Tuesday, March 16, 2010

Unblogging

Google Reader is more than just a feed reader. It's a cache and an archive: http://www.google.com/reader/atom/feed/FEED_URL?r=n&n=X displays the last X posts from FEED_URL even if FEED_URL itself does not contain all of its last X posts. If the author of FEED_URL deletes an old post it will not be removed from the cache. This is nothing strange, caching and archiving are part and parcel of the Internet.

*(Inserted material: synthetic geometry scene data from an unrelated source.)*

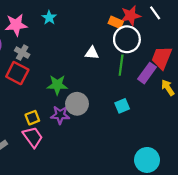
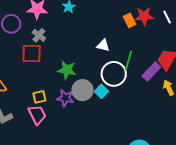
orange rectangle: (116, 22) -> (129, 20), turned 32
white circle: (127, 39) -> (114, 74), moved
red square: (17, 73) -> (32, 54), turned -35
cyan square: (122, 106) -> (101, 91), moved, turned -32

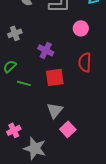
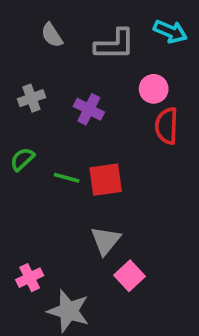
purple cross: (46, 50) -> (89, 109), moved
red semicircle: (85, 62) -> (167, 126), moved
green line: (24, 83) -> (67, 178), moved

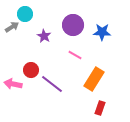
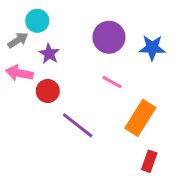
purple star: (44, 36) -> (49, 54), moved
red circle: (31, 70) -> (48, 91), moved
pink arrow: (13, 84) -> (19, 73), moved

However, there are a number of issues with this type of caching. Firstly, many authors try a number of "test" posts after creating a blog. If they check the posts in Google Reader, they become difficult to delete. Secondly, there is no indication when browsing Google Reader that a post may have been deleted and that the author no longer wishes the post to be public. Thirdly, there is no robots.txt mechanism to restrict caching. Fourthly, Google does not delete posts from the cache by request.

In Google's own words: "Reader caches all entries in your feed as your feed most likely only contains your most recent entries. Unfortunately, there isn't a way for Reader to tell which items have been deliberately removed from your site as opposed to having just fallen off the end of your feed. You can create a blank item with the same GUID tag as the original item to at least remove the content from Reader and other feed readers. Contact your blogging software provider for more help with this issue."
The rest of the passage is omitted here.